The ability to use the markers of oxidative stress in a clinical setting is also some time away, says Sridevi Devaraj, PhD, assistant professor of pathology and associate director of chemistry at the University of Texas Southwestern Medical Center, who does research on this topic. "Measurement of LDL oxidizability remains in research settings," Dr. Devaraj says. "I don't think there are assays that are well standardized." Several possible indicators of oxidative stress are being explored.
Compelling data exist for a direct measure called F2-isoprostanes. "Isoprostanes can be measured in plasma but are relatively unstable," Dr. Devaraj says. "But they are very stable in urine, and validated assays for measuring urinary isoprostanes are commercially available."
Some laboratories have made ELISA assays to measure autoantibodies to oxidized LDL, which is the most atherogenic form of this lipoprotein. It is taken up by monocytes, which are transformed into foam cells and accumulate in plaque. In coronary heart disease patients, autoantibodies to oxidized LDL are increased; in several trials they have correlated with the degree of atherosclerosis. Dr. Naito says there is considerable solid evidence in the literature that oxidized LDL plays a crucial role in CHD, but determining how and what to measure is difficult. "CRP data interpretation to assess CHD risk poses an even greater challenge," he adds. "What would seem prudent and practical at this stage is for an individual to eat a healthy diet rich in vitamins A, E, and C."
Another measure of oxidation is total antioxidant capacity or oxygen radical absorbance capacity. Commercial assays are available for both analytes in plasma. There is considerable evidence for the prognostic value of these indicators, Dr. Devaraj says.

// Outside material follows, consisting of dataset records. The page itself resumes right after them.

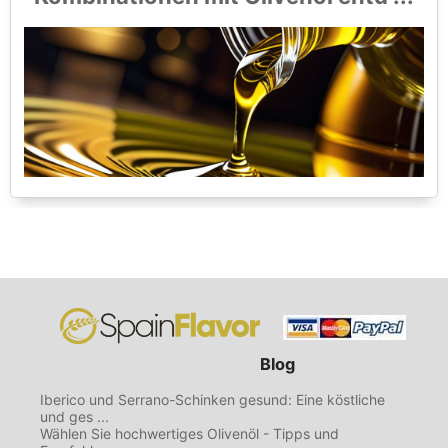
Blog
Iberico und Serrano-Schinken gesund: Eine köstliche
und ges ...
Wählen Sie hochwertiges Olivenöl - Tipps und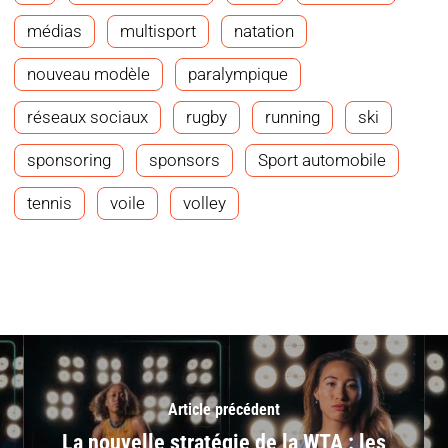
médias
multisport
natation
nouveau modèle
paralympique
réseaux sociaux
rugby
running
ski
sponsoring
sponsors
Sport automobile
tennis
voile
volley
Article précédent
La nouvelle stratégie de la WTA : les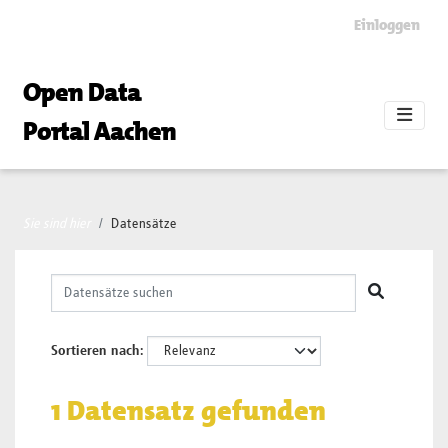
Skip to main content
Einloggen
Open Data
Portal Aachen
Sie sind hier
Datensätze
Sortieren nach
1 Datensatz gefunden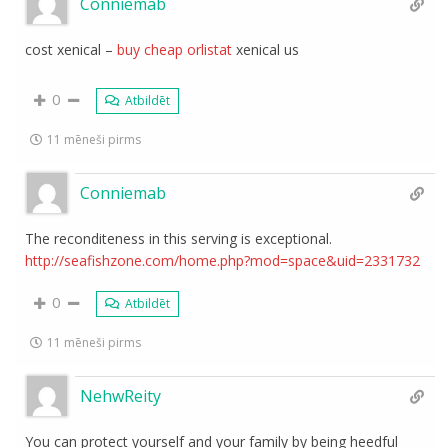
Conniemab
cost xenical –
buy cheap orlistat
xenical us
0
Atbildēt
11 mēneši pirms
Conniemab
The reconditeness in this serving is exceptional.
http://seafishzone.com/home.php?mod=space&uid=2331732
0
Atbildēt
11 mēneši pirms
NehwReity
You can protect yourself and your family by being heedful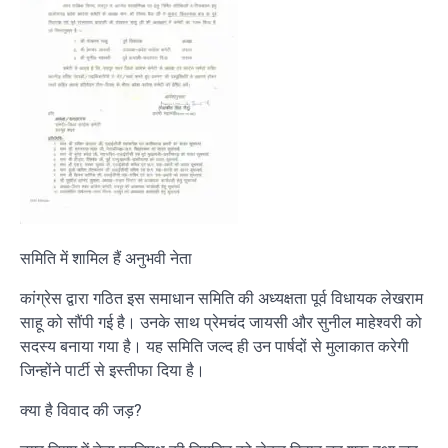
समिति में शामिल हैं अनुभवी नेता
कांग्रेस द्वारा गठित इस समाधान समिति की अध्यक्षता पूर्व विधायक लेखराम
साहू को सौंपी गई है। उनके साथ प्रेमचंद जायसी और सुनील माहेश्वरी को
सदस्य बनाया गया है। यह समिति जल्द ही उन पार्षदों से मुलाकात करेगी
जिन्होंने पार्टी से इस्तीफा दिया है।
क्या है विवाद की जड़?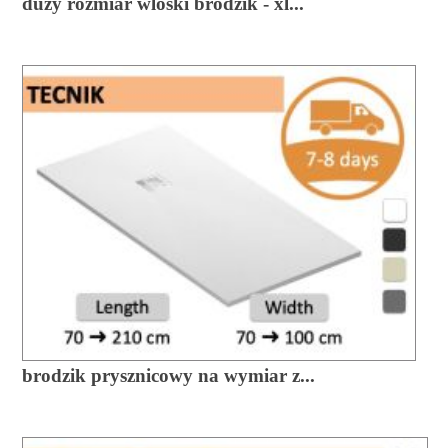
duzy rozmiar wloski brodzik - xl...
brodzik prysznicowy na wymiar z...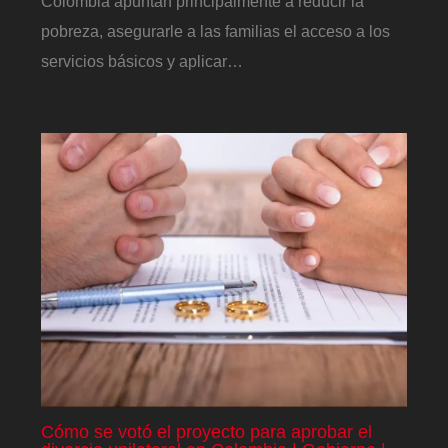
Colombia apuntan principalmente a reducir la
pobreza, asegurarle a las familias el acceso a los
servicios básicos y aplicar…
Cómo se votó el proyecto para aprobar el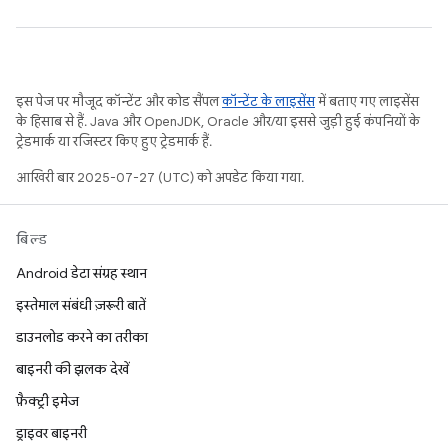
इस पेज पर मौजूद कॉन्टेंट और कोड सैंपल
कॉन्टेंट के लाइसेंस
में बताए गए लाइसेंस
के हिसाब से हैं. Java और OpenJDK, Oracle और/या इससे जुड़ी हुई कंपनियों के
ट्रेडमार्क या रजिस्टर किए हुए ट्रेडमार्क हैं.
आखिरी बार 2025-07-27 (UTC) को अपडेट किया गया.
बिल्ड
Android डेटा संग्रह स्थान
इस्तेमाल संबंधी ज़रूरी बातें
डाउनलोड करने का तरीका
बाइनरी की झलक देखें
फ़ैक्ट्री इमेज
ड्राइवर बाइनरी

When it comes to remedying elevated oxidation states in patients, at least six large clinical trials have been conducted to test the antioxidant vitamin E, of which four have provided evidence of efficacy, Dr. Devaraj says. It has worked only in trials in which doses of 400 or 800 mg have been used. In CHAOS (Cambridge Heart Antioxidant Study), a 77 percent reduction in myocardial infarction was seen; similar benefits occurred in SPACE, which tested secondary prevention in patients with end-stage renal disease and heart disease. "So evidence is emerging to show that vitamin E at high doses will probably be effective, especially because it has been shown to have not only antioxidant effects, but also anti-inflammatory effects at high doses," Dr. Devaraj says.
Despite the promise of these novel markers in guiding therapy, Dr. Cannon suggests, "For now our major effort should be to encourage the use of medications in patients in whom evidence shows they are of benefit."
We should also aim to treat the current risk factors adequately, which one expert describes as still a "struggle." "Even with proof of the efficacy of intervening on lipids, we struggle to perform enough lipid profiles," says Alan T. Hirsch, MD, associate professor of medicine at the University of Minnesota Medical School. "And it takes considerable health care resources. I wonder if we are ready to expand that to new risk factors where therapeutic interventions are not yet proved."
Dr. Hirsch would like to see "our community do more intervention in patients with proven risk profiles and in whom we know what to do."
"I find it intriguing but hardly mainstream," he says, "to consider inflammatory markers, when evidence for long-term treatment is still in development."
William Check is a medical writer in Wilmette, Ill.